On 2020-04-07 20:20, Jeff Davis wrote:
Now that we have Disk-based Hash Aggregation, there are a lot more
situations where the planner can choose HashAgg. The
enable_hashagg_disk GUC, if set to true, chooses HashAgg based on
costing. If false, it only generates a HashAgg path if it thinks it
will fit in work_mem, similar to the old behavior (though it wlil now
spill to disk if the planner was wrong about it fitting in work_mem).
The current default is true.
I have an anecdote that might be related to this discussion.

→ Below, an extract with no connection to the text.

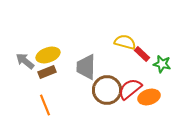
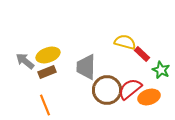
green star: moved 1 px left, 6 px down; rotated 12 degrees clockwise
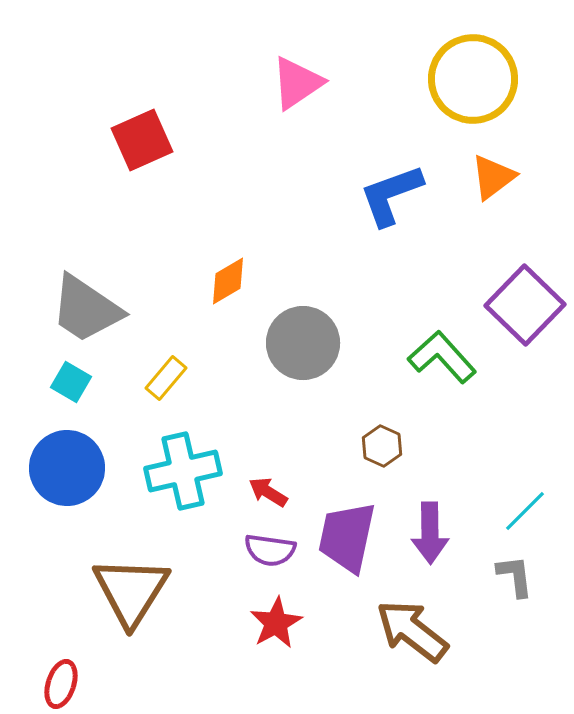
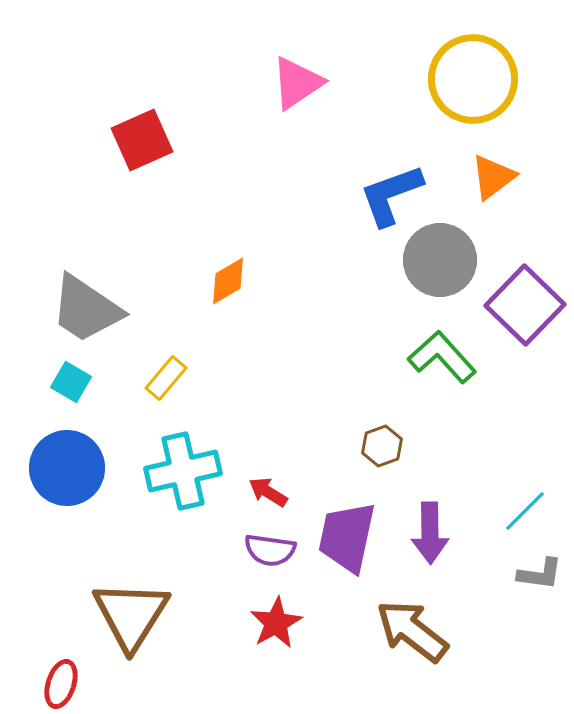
gray circle: moved 137 px right, 83 px up
brown hexagon: rotated 15 degrees clockwise
gray L-shape: moved 25 px right, 2 px up; rotated 105 degrees clockwise
brown triangle: moved 24 px down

I was running an unrelated benchmark suite. With PostgreSQL 12, one
query ran out of memory. With PostgreSQL 13, the same query instead ran
out of disk space. I bisected this to the introduction of disk-based
hash aggregation. Of course, the very point of that feature is to
eliminate the out of memory and make use of disk space instead. But
running out of disk space is likely to be a worse experience than
running out of memory. Also, while it's relatively easy to limit memory
use both in PostgreSQL and in the kernel, it is difficult or impossible
to limit disk space use in a similar way.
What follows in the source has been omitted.